One limitation of the present study is the cross-sectional nature of the analyses, which precludes making any inferences about causality. In addition, we did not consider dietary contributions to the circulating concentrations of the micronutrients assessed here and, therefore, we cannot comment on the effects of specific food items or dietary patterns on cytokine concentrations. However, the primary focus of our study was to understand the relationship between circulating micronutrient concentrations and inflammatory markers. Focusing on circulating micronutrient concentrations provides a more direct measure of exposure than reported dietary intake because, due to factors such as limitations of dietary measurement tools, genetic variation between individuals, and, in the case of vitamin D, endogenous production after sun exposure, dietary intake may not always reflect physiological concentrations of a given micronutrient.

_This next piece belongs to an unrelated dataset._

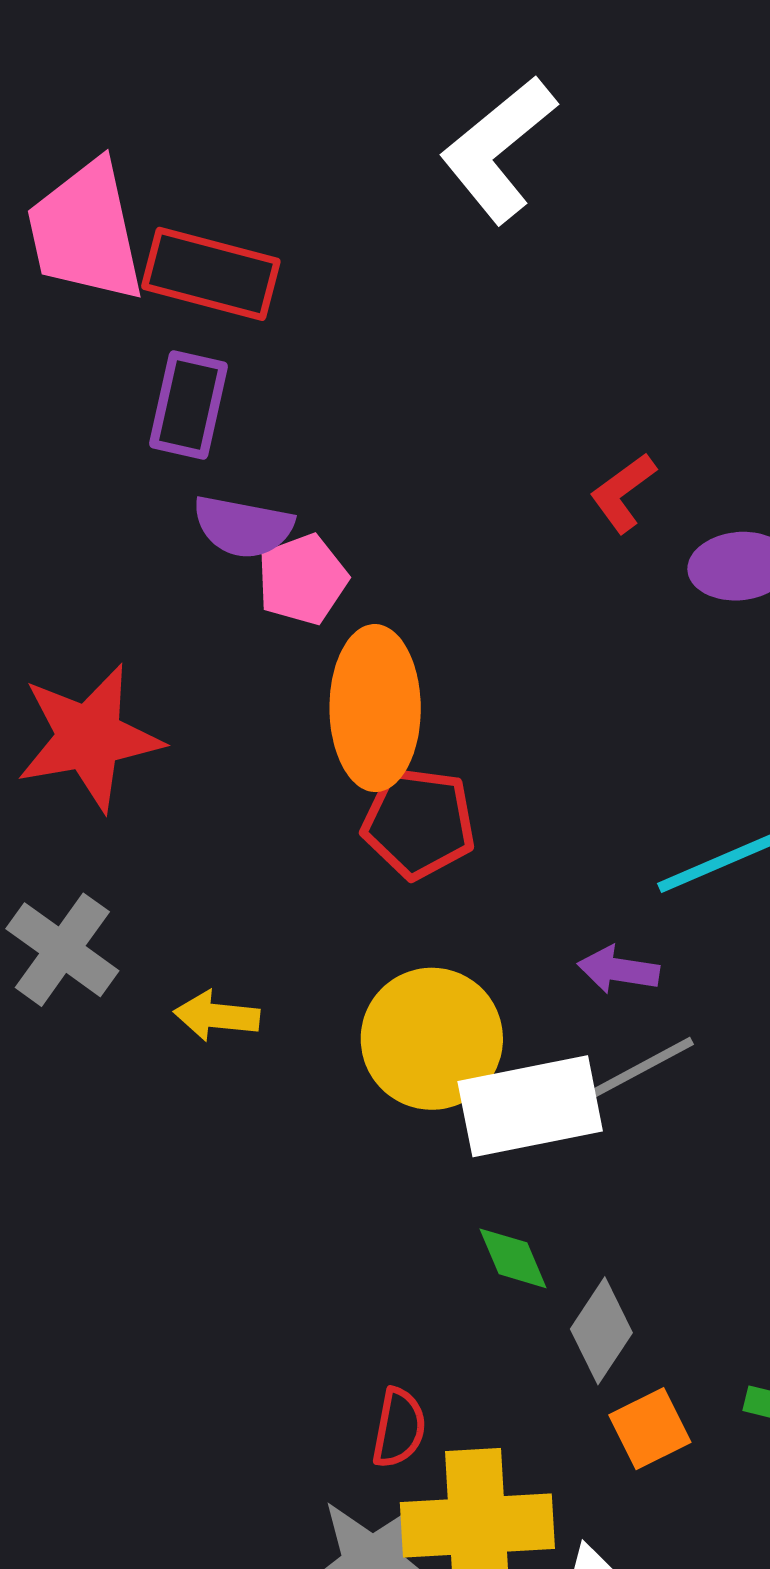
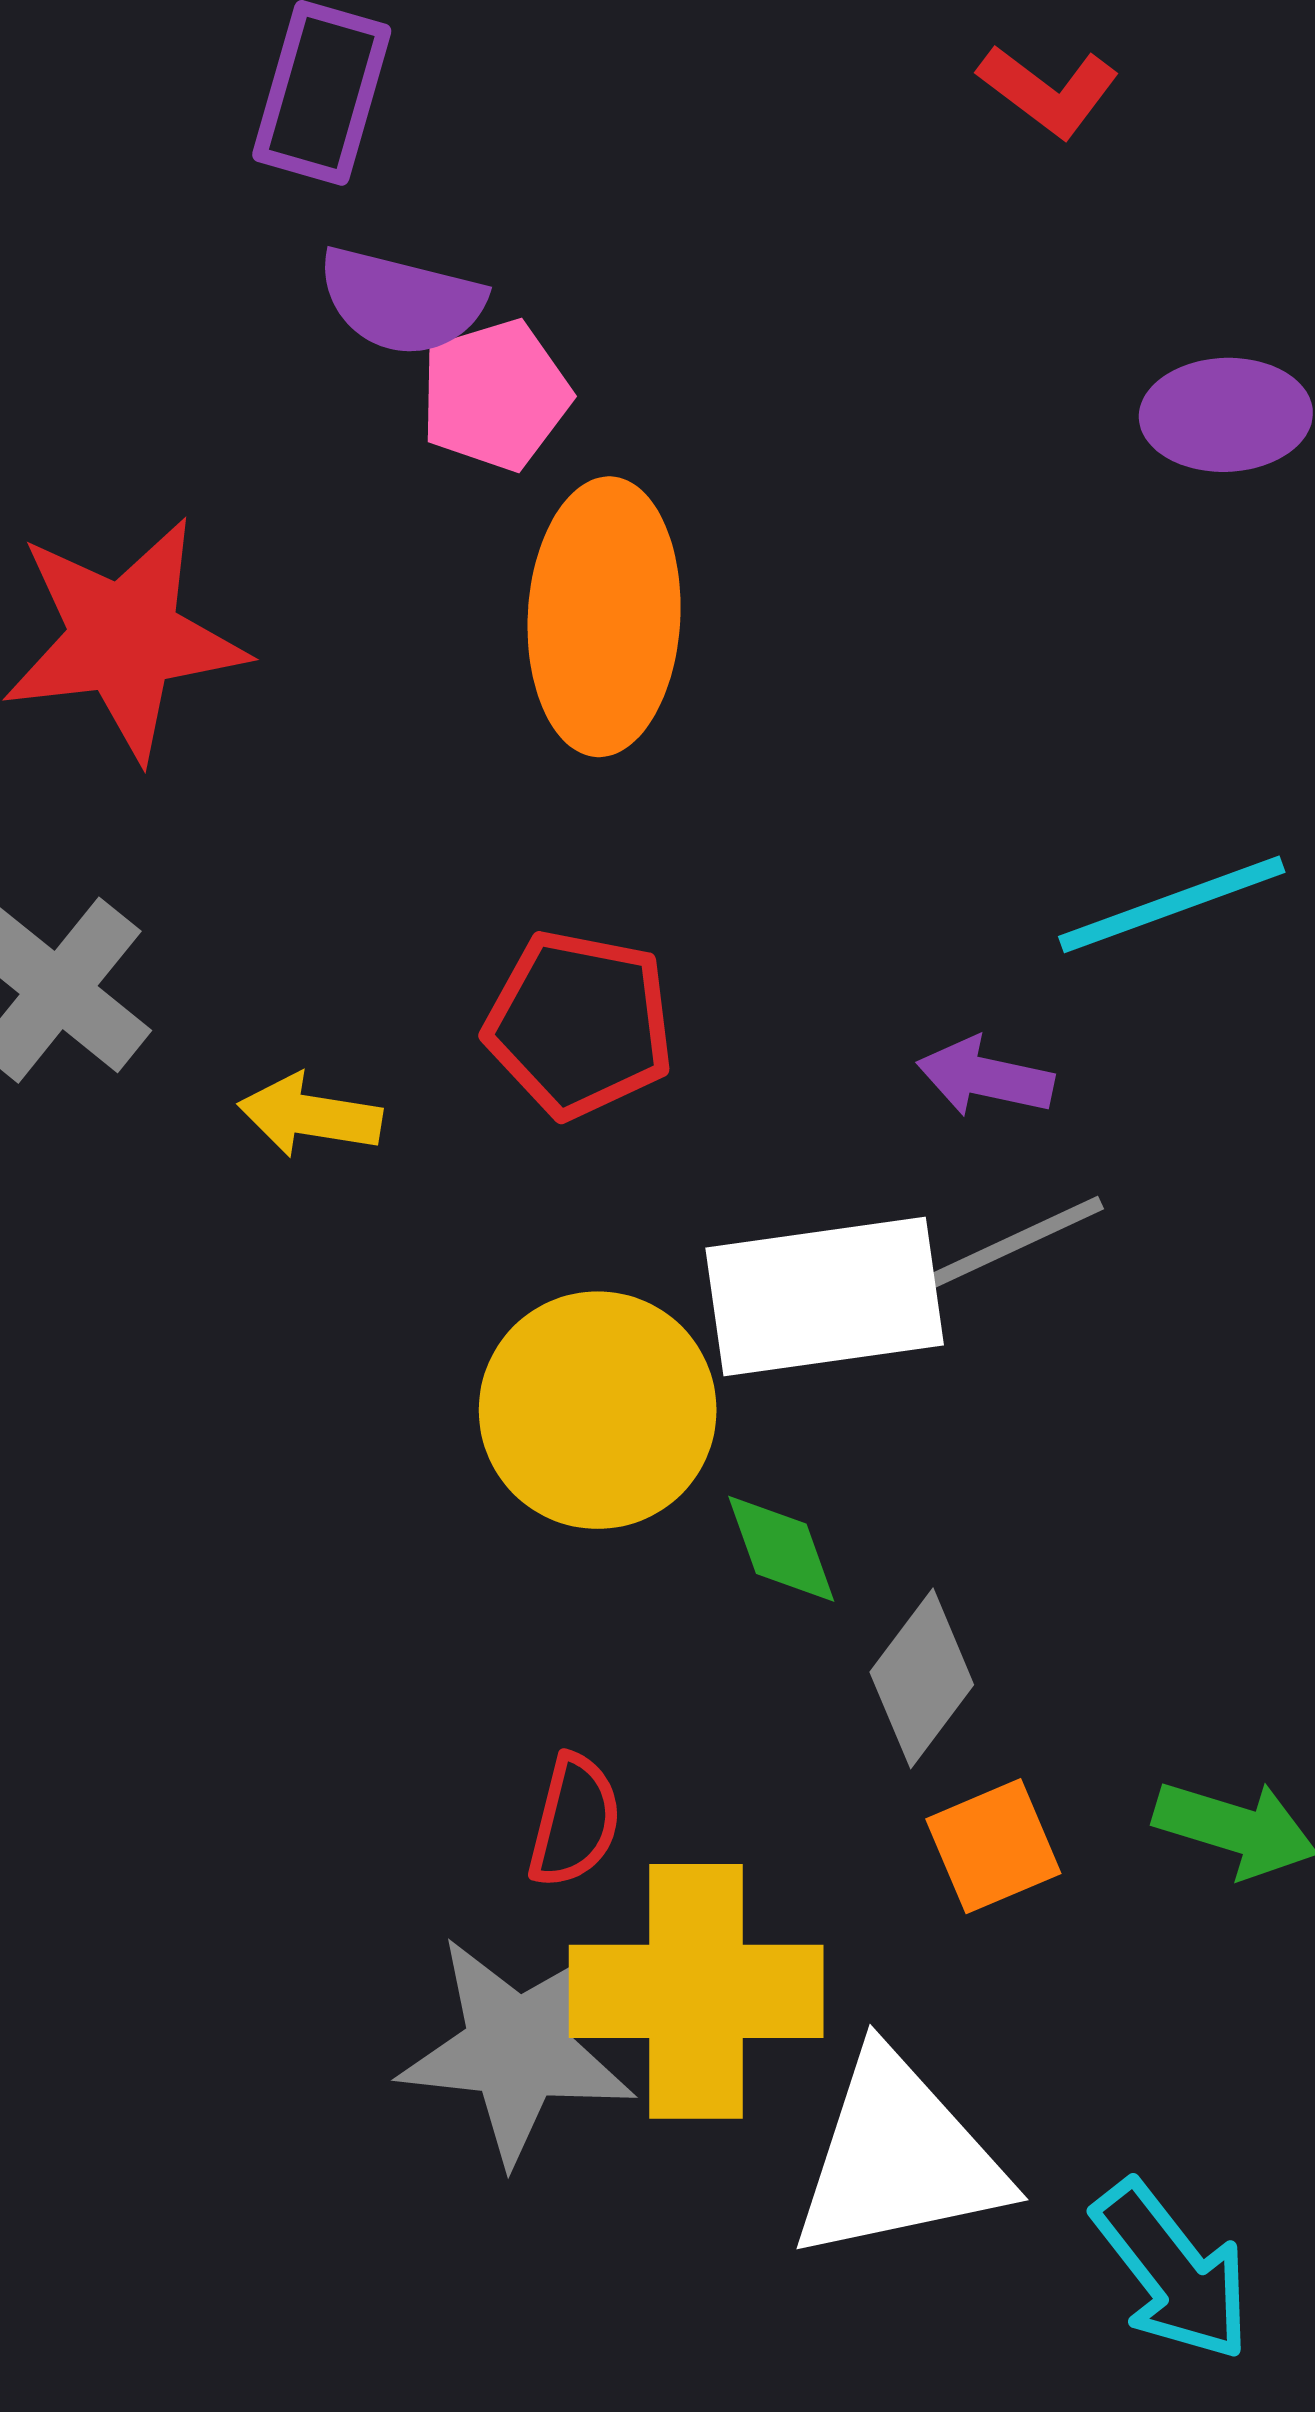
red L-shape: (623, 493) -> (1049, 91), moved, turned -110
red pentagon: (419, 823) -> (579, 1024), moved
yellow circle: (432, 1039) -> (598, 1410), moved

An alternate approach would have been to examine the association between the cytokines and the total antioxidant capacity of the diet. Indeed, the vitamins examined in the present study all possess antioxidant and anti-inflammatory properties . However, these effects may occur through different pathways, as discussed previously . While examining the total antioxidant capacity of the diet may help characterize the overall efficacy of the studied vitamins, it may preclude identifying the individual associations for each vitamin, which is the main scope of the present study.
The associations reported here may be confounded by various unaccounted factors. We attempted to minimize the probability of confounding by adjusting all our analyses for available anthropometric, demographic, and biochemical variables known to affect concentrations of any of the assessed vitamins and cytokines. Nevertheless, it is possible that other biological, demographic and lifestyle factors may affect the identified associations. Finally, the study population consists of young adults whose inflammation status is generally lower than those of older individuals, in whom inflammation-related chronic disease processes may be ongoing. Indeed, of the 27 cytokines initially measured in a subset of the population, the concentrations of many were too low to detect accurately, which prevented us from examining other important inflammatory biomarkers such as IL-6 and TNFα. However, studying healthy individuals provides a picture of inflammatory status before the onset of disease, and understanding how inflammation may be modulated by various micronutrients at this stage provides the potential for developing nutrition-based strategies to prevent later disease development.